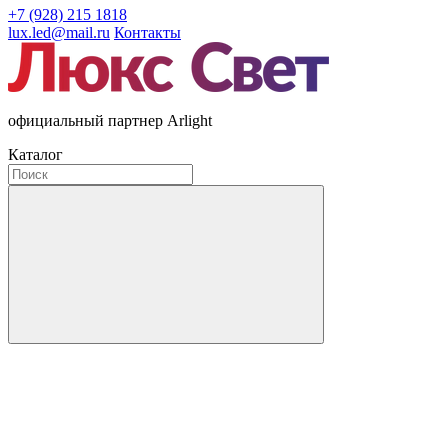
+7 (928) 215 1818
lux.led@mail.ru
Контакты
официальный партнер Arlight
Каталог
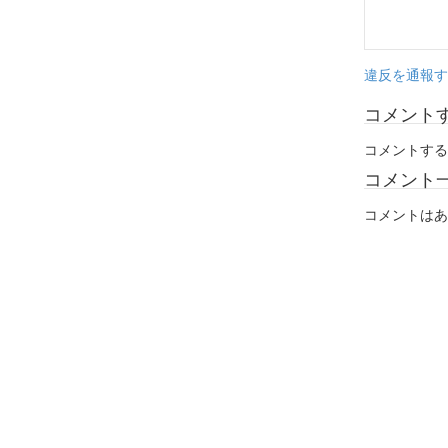
違反を通報す
コメント
コメントする
コメント
コメントはあ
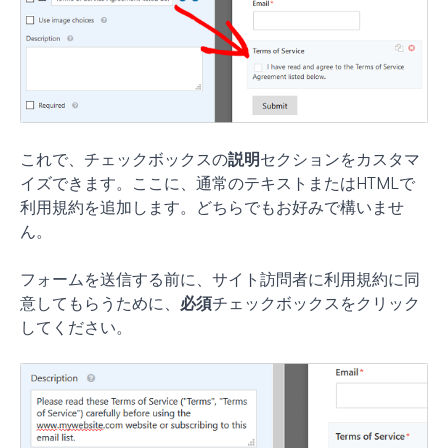
これで、チェックボックスの
説明
セクションをカスタマ
イズできます。ここに、通常のテキストまたはHTMLで
利用規約を追加します。どちらでもお好みで構いませ
ん。
フォームを送信する前に、サイト訪問者に利用規約に同
意してもらうために、
必須
チェックボックスをクリック
してください。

______

* EXERCISE GOAL *
Keeping every word as it is, write out all the data and omit the pictures.

* REPLY *
+7 (928) 215 1818
lux.led@mail.ru
Контакты
официальный партнер Arlight
Каталог
違反を通報す
コメント
コメントする
コメント
コメントはあ
これで、チェックボックスの
説明
セクションをカスタマ
イズできます。ここに、通常のテキストまたはHTMLで
利用規約を追加します。どちらでもお好みで構いませ
ん。
フォームを送信する前に、サイト訪問者に利用規約に同
意してもらうために、
必須
チェックボックスをクリック
してください。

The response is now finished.